* [Exercise details] For every entry that follows, return an identical copy.

* [Available data]
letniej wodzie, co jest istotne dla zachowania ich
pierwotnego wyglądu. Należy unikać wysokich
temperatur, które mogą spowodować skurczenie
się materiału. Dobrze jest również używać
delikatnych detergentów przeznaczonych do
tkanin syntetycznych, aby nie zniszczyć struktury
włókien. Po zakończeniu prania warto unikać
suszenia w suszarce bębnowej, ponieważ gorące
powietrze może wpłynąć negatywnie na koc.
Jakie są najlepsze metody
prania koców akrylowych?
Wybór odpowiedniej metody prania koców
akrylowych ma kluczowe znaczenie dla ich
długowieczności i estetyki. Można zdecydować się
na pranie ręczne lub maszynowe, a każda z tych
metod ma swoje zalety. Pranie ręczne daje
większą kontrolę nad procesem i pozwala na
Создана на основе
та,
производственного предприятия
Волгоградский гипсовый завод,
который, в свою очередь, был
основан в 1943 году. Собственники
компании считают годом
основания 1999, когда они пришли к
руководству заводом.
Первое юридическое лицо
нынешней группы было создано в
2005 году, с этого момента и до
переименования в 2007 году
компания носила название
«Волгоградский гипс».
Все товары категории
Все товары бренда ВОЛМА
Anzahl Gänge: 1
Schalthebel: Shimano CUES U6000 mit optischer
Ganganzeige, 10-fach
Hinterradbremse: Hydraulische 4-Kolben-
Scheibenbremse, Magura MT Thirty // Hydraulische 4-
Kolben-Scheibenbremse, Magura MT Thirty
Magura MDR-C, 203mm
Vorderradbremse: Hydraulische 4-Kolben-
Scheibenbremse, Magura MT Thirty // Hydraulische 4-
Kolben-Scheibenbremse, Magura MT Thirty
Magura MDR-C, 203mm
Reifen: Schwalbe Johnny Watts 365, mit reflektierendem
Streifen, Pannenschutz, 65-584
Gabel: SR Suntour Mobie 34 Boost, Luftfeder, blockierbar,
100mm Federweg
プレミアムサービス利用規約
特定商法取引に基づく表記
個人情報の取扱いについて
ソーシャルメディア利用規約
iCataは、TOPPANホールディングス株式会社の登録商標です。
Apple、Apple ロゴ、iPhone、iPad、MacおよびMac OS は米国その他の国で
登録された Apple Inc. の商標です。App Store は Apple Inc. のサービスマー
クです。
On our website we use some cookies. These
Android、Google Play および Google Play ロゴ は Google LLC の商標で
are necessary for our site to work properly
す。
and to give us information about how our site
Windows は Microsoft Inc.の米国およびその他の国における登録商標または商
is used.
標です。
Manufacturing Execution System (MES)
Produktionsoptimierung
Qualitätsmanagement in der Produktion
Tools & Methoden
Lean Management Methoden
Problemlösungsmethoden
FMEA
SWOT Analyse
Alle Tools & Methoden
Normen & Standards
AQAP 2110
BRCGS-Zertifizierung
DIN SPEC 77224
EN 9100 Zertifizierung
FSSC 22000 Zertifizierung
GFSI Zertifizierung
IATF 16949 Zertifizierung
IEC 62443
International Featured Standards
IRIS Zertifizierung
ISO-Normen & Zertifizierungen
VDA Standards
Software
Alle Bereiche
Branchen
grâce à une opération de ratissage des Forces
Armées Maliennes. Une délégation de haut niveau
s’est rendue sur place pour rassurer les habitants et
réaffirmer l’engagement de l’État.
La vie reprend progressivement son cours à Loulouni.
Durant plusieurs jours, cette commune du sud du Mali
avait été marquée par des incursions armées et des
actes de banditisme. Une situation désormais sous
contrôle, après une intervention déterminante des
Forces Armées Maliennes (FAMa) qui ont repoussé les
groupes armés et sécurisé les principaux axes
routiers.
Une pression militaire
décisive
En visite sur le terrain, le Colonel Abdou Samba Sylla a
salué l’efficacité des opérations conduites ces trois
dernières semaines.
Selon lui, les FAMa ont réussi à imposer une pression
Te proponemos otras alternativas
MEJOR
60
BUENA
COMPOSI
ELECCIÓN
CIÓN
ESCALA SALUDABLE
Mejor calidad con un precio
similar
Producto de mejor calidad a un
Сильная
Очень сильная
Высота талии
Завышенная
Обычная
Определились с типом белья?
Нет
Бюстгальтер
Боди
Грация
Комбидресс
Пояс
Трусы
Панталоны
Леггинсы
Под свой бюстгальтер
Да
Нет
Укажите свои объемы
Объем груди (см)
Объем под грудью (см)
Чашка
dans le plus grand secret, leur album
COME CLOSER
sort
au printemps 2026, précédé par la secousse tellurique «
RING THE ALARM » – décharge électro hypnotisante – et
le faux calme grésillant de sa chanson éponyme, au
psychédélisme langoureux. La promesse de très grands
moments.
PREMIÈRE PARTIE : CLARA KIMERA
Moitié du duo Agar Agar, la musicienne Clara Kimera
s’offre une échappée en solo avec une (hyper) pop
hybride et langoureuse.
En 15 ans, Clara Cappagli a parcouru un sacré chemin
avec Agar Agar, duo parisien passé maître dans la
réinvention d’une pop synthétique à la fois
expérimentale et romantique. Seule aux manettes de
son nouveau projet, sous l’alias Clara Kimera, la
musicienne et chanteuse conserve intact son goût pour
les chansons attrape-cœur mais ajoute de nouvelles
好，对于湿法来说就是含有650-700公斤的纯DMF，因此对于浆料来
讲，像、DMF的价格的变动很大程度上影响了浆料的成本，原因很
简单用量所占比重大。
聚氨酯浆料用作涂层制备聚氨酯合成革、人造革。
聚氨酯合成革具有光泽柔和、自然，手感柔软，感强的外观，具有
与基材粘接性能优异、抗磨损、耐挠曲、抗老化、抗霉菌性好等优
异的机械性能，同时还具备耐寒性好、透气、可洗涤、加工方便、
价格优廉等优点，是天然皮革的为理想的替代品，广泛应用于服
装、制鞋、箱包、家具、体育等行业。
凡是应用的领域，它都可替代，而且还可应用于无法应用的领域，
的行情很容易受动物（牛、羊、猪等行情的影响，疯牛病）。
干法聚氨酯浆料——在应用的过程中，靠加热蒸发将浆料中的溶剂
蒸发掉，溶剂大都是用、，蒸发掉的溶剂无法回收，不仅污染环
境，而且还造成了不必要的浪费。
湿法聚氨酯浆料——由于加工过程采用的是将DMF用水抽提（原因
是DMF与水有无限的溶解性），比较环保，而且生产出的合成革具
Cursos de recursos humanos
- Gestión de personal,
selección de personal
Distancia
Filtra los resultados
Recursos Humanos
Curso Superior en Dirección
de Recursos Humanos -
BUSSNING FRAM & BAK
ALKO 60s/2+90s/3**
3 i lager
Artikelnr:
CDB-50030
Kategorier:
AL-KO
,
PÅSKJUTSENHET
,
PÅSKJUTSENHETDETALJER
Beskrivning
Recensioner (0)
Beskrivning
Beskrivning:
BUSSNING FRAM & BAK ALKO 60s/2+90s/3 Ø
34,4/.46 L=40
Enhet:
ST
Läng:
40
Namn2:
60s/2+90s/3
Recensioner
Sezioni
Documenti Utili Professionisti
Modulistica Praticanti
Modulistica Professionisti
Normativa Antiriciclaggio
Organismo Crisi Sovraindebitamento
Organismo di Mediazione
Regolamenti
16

* [Finished exercise]
letniej wodzie, co jest istotne dla zachowania ich
pierwotnego wyglądu. Należy unikać wysokich
temperatur, które mogą spowodować skurczenie
się materiału. Dobrze jest również używać
delikatnych detergentów przeznaczonych do
tkanin syntetycznych, aby nie zniszczyć struktury
włókien. Po zakończeniu prania warto unikać
suszenia w suszarce bębnowej, ponieważ gorące
powietrze może wpłynąć negatywnie na koc.
Jakie są najlepsze metody
prania koców akrylowych?
Wybór odpowiedniej metody prania koców
akrylowych ma kluczowe znaczenie dla ich
długowieczności i estetyki. Można zdecydować się
na pranie ręczne lub maszynowe, a każda z tych
metod ma swoje zalety. Pranie ręczne daje
większą kontrolę nad procesem i pozwala na
Создана на основе
та,
производственного предприятия
Волгоградский гипсовый завод,
который, в свою очередь, был
основан в 1943 году. Собственники
компании считают годом
основания 1999, когда они пришли к
руководству заводом.
Первое юридическое лицо
нынешней группы было создано в
2005 году, с этого момента и до
переименования в 2007 году
компания носила название
«Волгоградский гипс».
Все товары категории
Все товары бренда ВОЛМА
Anzahl Gänge: 1
Schalthebel: Shimano CUES U6000 mit optischer
Ganganzeige, 10-fach
Hinterradbremse: Hydraulische 4-Kolben-
Scheibenbremse, Magura MT Thirty // Hydraulische 4-
Kolben-Scheibenbremse, Magura MT Thirty
Magura MDR-C, 203mm
Vorderradbremse: Hydraulische 4-Kolben-
Scheibenbremse, Magura MT Thirty // Hydraulische 4-
Kolben-Scheibenbremse, Magura MT Thirty
Magura MDR-C, 203mm
Reifen: Schwalbe Johnny Watts 365, mit reflektierendem
Streifen, Pannenschutz, 65-584
Gabel: SR Suntour Mobie 34 Boost, Luftfeder, blockierbar,
100mm Federweg
プレミアムサービス利用規約
特定商法取引に基づく表記
個人情報の取扱いについて
ソーシャルメディア利用規約
iCataは、TOPPANホールディングス株式会社の登録商標です。
Apple、Apple ロゴ、iPhone、iPad、MacおよびMac OS は米国その他の国で
登録された Apple Inc. の商標です。App Store は Apple Inc. のサービスマー
クです。
On our website we use some cookies. These
Android、Google Play および Google Play ロゴ は Google LLC の商標で
are necessary for our site to work properly
す。
and to give us information about how our site
Windows は Microsoft Inc.の米国およびその他の国における登録商標または商
is used.
標です。
Manufacturing Execution System (MES)
Produktionsoptimierung
Qualitätsmanagement in der Produktion
Tools & Methoden
Lean Management Methoden
Problemlösungsmethoden
FMEA
SWOT Analyse
Alle Tools & Methoden
Normen & Standards
AQAP 2110
BRCGS-Zertifizierung
DIN SPEC 77224
EN 9100 Zertifizierung
FSSC 22000 Zertifizierung
GFSI Zertifizierung
IATF 16949 Zertifizierung
IEC 62443
International Featured Standards
IRIS Zertifizierung
ISO-Normen & Zertifizierungen
VDA Standards
Software
Alle Bereiche
Branchen
grâce à une opération de ratissage des Forces
Armées Maliennes. Une délégation de haut niveau
s’est rendue sur place pour rassurer les habitants et
réaffirmer l’engagement de l’État.
La vie reprend progressivement son cours à Loulouni.
Durant plusieurs jours, cette commune du sud du Mali
avait été marquée par des incursions armées et des
actes de banditisme. Une situation désormais sous
contrôle, après une intervention déterminante des
Forces Armées Maliennes (FAMa) qui ont repoussé les
groupes armés et sécurisé les principaux axes
routiers.
Une pression militaire
décisive
En visite sur le terrain, le Colonel Abdou Samba Sylla a
salué l’efficacité des opérations conduites ces trois
dernières semaines.
Selon lui, les FAMa ont réussi à imposer une pression
Te proponemos otras alternativas
MEJOR
60
BUENA
COMPOSI
ELECCIÓN
CIÓN
ESCALA SALUDABLE
Mejor calidad con un precio
similar
Producto de mejor calidad a un
Сильная
Очень сильная
Высота талии
Завышенная
Обычная
Определились с типом белья?
Нет
Бюстгальтер
Боди
Грация
Комбидресс
Пояс
Трусы
Панталоны
Леггинсы
Под свой бюстгальтер
Да
Нет
Укажите свои объемы
Объем груди (см)
Объем под грудью (см)
Чашка
dans le plus grand secret, leur album
COME CLOSER
sort
au printemps 2026, précédé par la secousse tellurique «
RING THE ALARM » – décharge électro hypnotisante – et
le faux calme grésillant de sa chanson éponyme, au
psychédélisme langoureux. La promesse de très grands
moments.
PREMIÈRE PARTIE : CLARA KIMERA
Moitié du duo Agar Agar, la musicienne Clara Kimera
s’offre une échappée en solo avec une (hyper) pop
hybride et langoureuse.
En 15 ans, Clara Cappagli a parcouru un sacré chemin
avec Agar Agar, duo parisien passé maître dans la
réinvention d’une pop synthétique à la fois
expérimentale et romantique. Seule aux manettes de
son nouveau projet, sous l’alias Clara Kimera, la
musicienne et chanteuse conserve intact son goût pour
les chansons attrape-cœur mais ajoute de nouvelles
好，对于湿法来说就是含有650-700公斤的纯DMF，因此对于浆料来
讲，像、DMF的价格的变动很大程度上影响了浆料的成本，原因很
简单用量所占比重大。
聚氨酯浆料用作涂层制备聚氨酯合成革、人造革。
聚氨酯合成革具有光泽柔和、自然，手感柔软，感强的外观，具有
与基材粘接性能优异、抗磨损、耐挠曲、抗老化、抗霉菌性好等优
异的机械性能，同时还具备耐寒性好、透气、可洗涤、加工方便、
价格优廉等优点，是天然皮革的为理想的替代品，广泛应用于服
装、制鞋、箱包、家具、体育等行业。
凡是应用的领域，它都可替代，而且还可应用于无法应用的领域，
的行情很容易受动物（牛、羊、猪等行情的影响，疯牛病）。
干法聚氨酯浆料——在应用的过程中，靠加热蒸发将浆料中的溶剂
蒸发掉，溶剂大都是用、，蒸发掉的溶剂无法回收，不仅污染环
境，而且还造成了不必要的浪费。
湿法聚氨酯浆料——由于加工过程采用的是将DMF用水抽提（原因
是DMF与水有无限的溶解性），比较环保，而且生产出的合成革具
Cursos de recursos humanos
- Gestión de personal,
selección de personal
Distancia
Filtra los resultados
Recursos Humanos
Curso Superior en Dirección
de Recursos Humanos -
BUSSNING FRAM & BAK
ALKO 60s/2+90s/3**
3 i lager
Artikelnr:
CDB-50030
Kategorier:
AL-KO
,
PÅSKJUTSENHET
,
PÅSKJUTSENHETDETALJER
Beskrivning
Recensioner (0)
Beskrivning
Beskrivning:
BUSSNING FRAM & BAK ALKO 60s/2+90s/3 Ø
34,4/.46 L=40
Enhet:
ST
Läng:
40
Namn2:
60s/2+90s/3
Recensioner
Sezioni
Documenti Utili Professionisti
Modulistica Praticanti
Modulistica Professionisti
Normativa Antiriciclaggio
Organismo Crisi Sovraindebitamento
Organismo di Mediazione
Regolamenti
16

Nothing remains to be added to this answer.